Note dell’autrice: Questa fanfiction è stata scritta ispirandomi al prompt “019.bianco” della Big Damn Table del sito fanfic100_ita (http://community.livejournal.com/fanfic100_ita/).
La mia tabella per la coppia Sirius/Remus è sul mio livejournal: http://vahly.livejournal.com/#item1262



Blank white room





In questa stanza tutto è bianco, candido.
Le pareti, il soffitto… le tende che sventolano grazie alla brezza calda che la finestra socchiusa lascia entrare appena…
Persino la mia camicia è bianca.
La luce… no, la luce che si riflette sul mio letto è di un colore più caldo. Ma quando il sole si abbassa, e si riflette sulle pareti, allora tutto quel bianco diventa semplicemente troppo. Mi fa male agli occhi.

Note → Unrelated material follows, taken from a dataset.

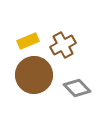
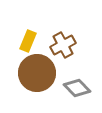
yellow rectangle: rotated 45 degrees counterclockwise
brown circle: moved 3 px right, 2 px up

È quasi mezzogiorno, è tardi… strano che nonostante io abbia dormito così tanto, mi senta tutto indolenzito e stanco.
Le lancette argentate dell’orologio appeso alla parete accanto al letto si muovono veloci, e so che presto dovrò scendere a pranzo. Anche se non ho fame, dovrò scendere e mangiare per farli contenti, e sorridere a tutti fingendo che vada bene.
No, non va affatto bene, nulla va bene, nulla, nulla. Ma cosa posso fare? Non posso piangere o disperarmi, non mi è permesso… se grido e mi lascio prendere dall’agitazione verranno qui, e mi faranno mille domande, e non voglio, non voglio…
Abbasso lo sguardo, affranto, e quando lo rialzo ti vedo, di fronte a me.
Sirius.
Mi chiedi cosa c’è che non va, perché sto così male, ma non ti avvicini.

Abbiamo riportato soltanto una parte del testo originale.